[Exercise objective]
Copy out the line that contains "are non-essential and" and the lines after it through the final one in the entries below, exactly, with no other lines.

------------

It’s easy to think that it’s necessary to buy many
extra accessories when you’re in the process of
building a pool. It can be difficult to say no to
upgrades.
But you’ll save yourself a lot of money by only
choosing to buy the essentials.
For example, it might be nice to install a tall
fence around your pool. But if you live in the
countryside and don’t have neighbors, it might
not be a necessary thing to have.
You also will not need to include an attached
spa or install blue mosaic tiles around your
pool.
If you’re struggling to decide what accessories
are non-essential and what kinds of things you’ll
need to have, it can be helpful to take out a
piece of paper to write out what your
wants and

------------

[Exercise answer]
are non-essential and what kinds of things you’ll
need to have, it can be helpful to take out a
piece of paper to write out what your
wants and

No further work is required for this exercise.